For thousands of years, Christianity was the dominant religion in the world and while it might seem like society is rapidly becoming more secular, there are still reported to be 2.4 billion Christians in the world today – almost a third of the world’s population. What seems to be happening is that while Christianity is dying out in Europe it is flourishing in other localities such as Latin America and also in Africa. Despite the fact that Christianity appears to be a robust religion, it is far from being the fastest growing. That falls to Islam. While Islam is the second biggest religion in the world with 1.8 billion followers, the high birth rate in Muslim dominant countries means that it is growing faster than any other religion on earth. Other religions such as Buddhism are also expected to decline as the birth rates in far eastern countries such as China and Thailand slow down and the economy grows and more people middle class.
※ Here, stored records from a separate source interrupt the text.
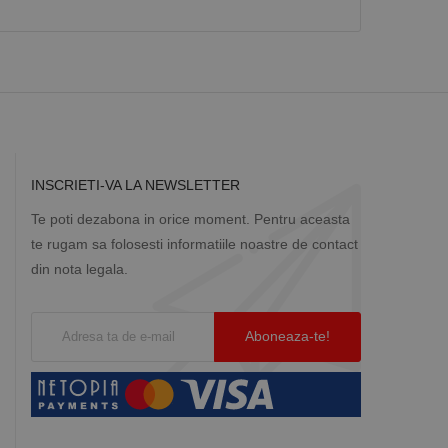
INSCRIETI-VA LA NEWSLETTER
Te poti dezabona in orice moment. Pentru aceasta
te rugam sa folosesti informatiile noastre de contact
din nota legala.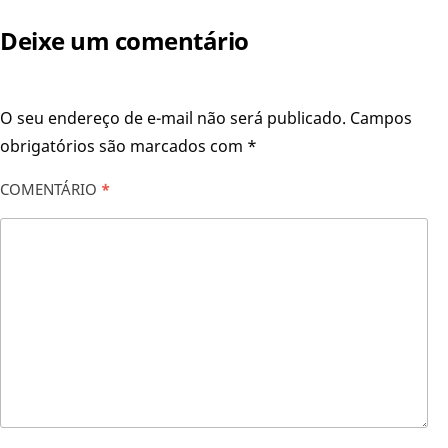
Deixe um comentário
O seu endereço de e-mail não será publicado.
Campos
obrigatórios são marcados com
*
COMENTÁRIO
*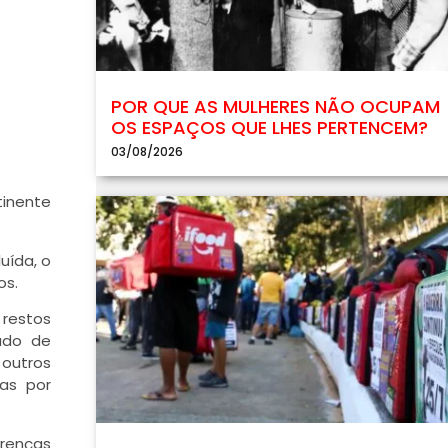
POR QUE AS MULHERES NÃO OCUPAM
OS ESPAÇOS QUE LHES PERTENCEM?
03/08/2026
tinente
uída, o
os.
 restos
mado de
outros
das por
erenças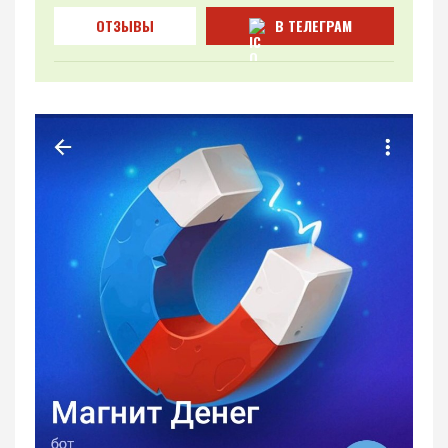
ОТЗЫВЫ
В ТЕЛЕГРАМ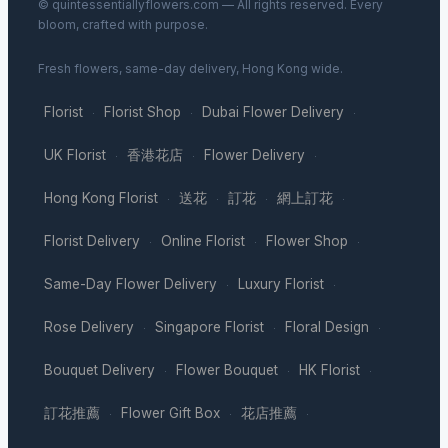
© quintessentiallyflowers.com — All rights reserved. Every
bloom, crafted with purpose.
Fresh flowers, same-day delivery, Hong Kong wide.
Florist
Florist Shop
Dubai Flower Delivery
·
·
·
UK Florist
香港花店
Flower Delivery
·
·
·
Hong Kong Florist
送花
訂花
網上訂花
·
·
·
·
Florist Delivery
Online Florist
Flower Shop
·
·
·
Same-Day Flower Delivery
Luxury Florist
·
·
Rose Delivery
Singapore Florist
Floral Design
·
·
·
Bouquet Delivery
Flower Bouquet
HK Florist
·
·
·
訂花推薦
Flower Gift Box
花店推薦
·
·
·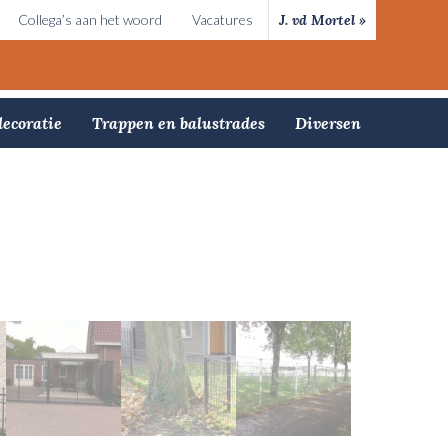
Collega’s aan het woord
Vacatures
J. vd Mortel »
ecoratie
Trappen en balustrades
Diversen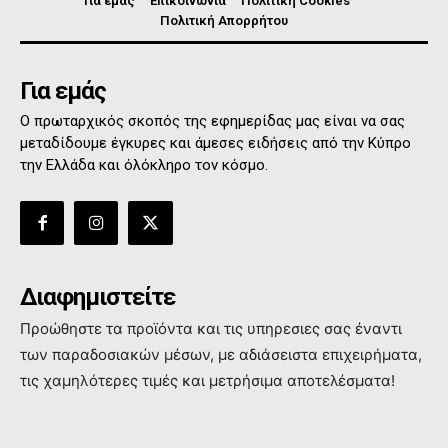
Για εμάς
Επικοινωνία
Πολιτική Cookies
Πολιτική Απορρήτου
Για εμάς
Ο πρωταρχικός σκοπός της εφημερίδας μας είναι να σας
μεταδίδουμε έγκυρες και άμεσες ειδήσεις από την Κύπρο
την Ελλάδα και όλόκληρο τον κόσμο.
Διαφημιστείτε
Προώθηστε τα προϊόντα και τις υπηρεσιες σας έναντι
των παραδοσιακών μέσων, με αδιάσειστα επιχειρήματα,
τις χαμηλότερες τιμές και μετρήσιμα αποτελέσματα!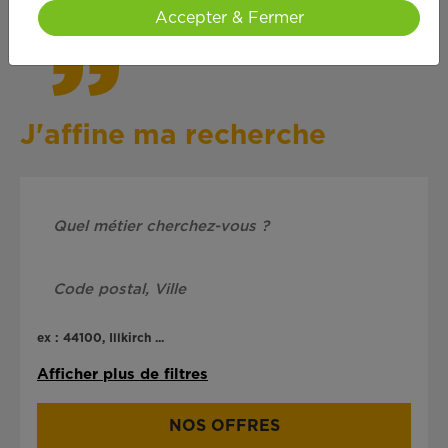
Accepter & Fermer
J'affine ma recherche
ex : 44100, Illkirch ...
Afficher plus de filtres
NOS OFFRES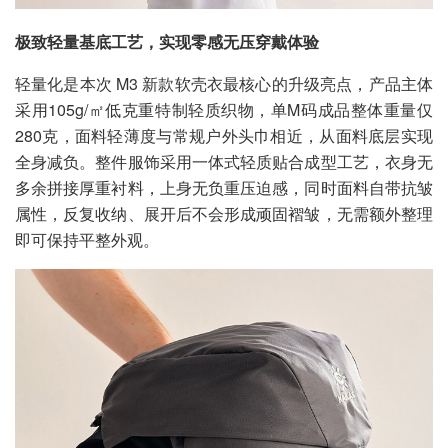
极致轻量基底工艺，实现零感无压穿戴体验
轻量化是本次 M3 新款软壳衣最核心的升级亮点，产品主体
采用105g/㎡低克重特制轻质织物，单M码成品整体重量仅
280克，面料轻薄度与常规户外头巾相近，从面料底层实现
全身减负。整件服饰采用一体式轻质贴合成型工艺，衣身无
多余拼接厚重衬料，上身无负重压迫感，同时面料自带抗皱
属性，反复收纳、展开后不会形成顽固褶皱，无需额外整理
即可保持平整外观。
People often cite the rise of atheism as the main reason that religion is in decline in the 21st century. However, though kry.care it seems that this is the case, it doesn’t tell the whole story. In fact, the percentage of the population who consider themselves to be atheist is set to decline in the coming years. In real terms, the numbers are set to increase but when compared to the number of people who have a religion the percentage will, perhaps surprisingly, fall.

While religion does not look set to be going anywhere any time soon, out societies do feel less religious – and with good reason. While religion used to be something which dominated the spheres of politics and public life, it has since ebbed away from the forefront of discourse and is something which is practiced largely in private. Practices such as theocratic rule and religious schools are falling, with people retracting their religious beliefs from public life. Religious teachings are also now absent in laws across the world, where once they held up a moral indicator by which governments would legislate in accordance with. For instance, medical practices are now free from religion with judges having the final say of issues such as blood transfusions.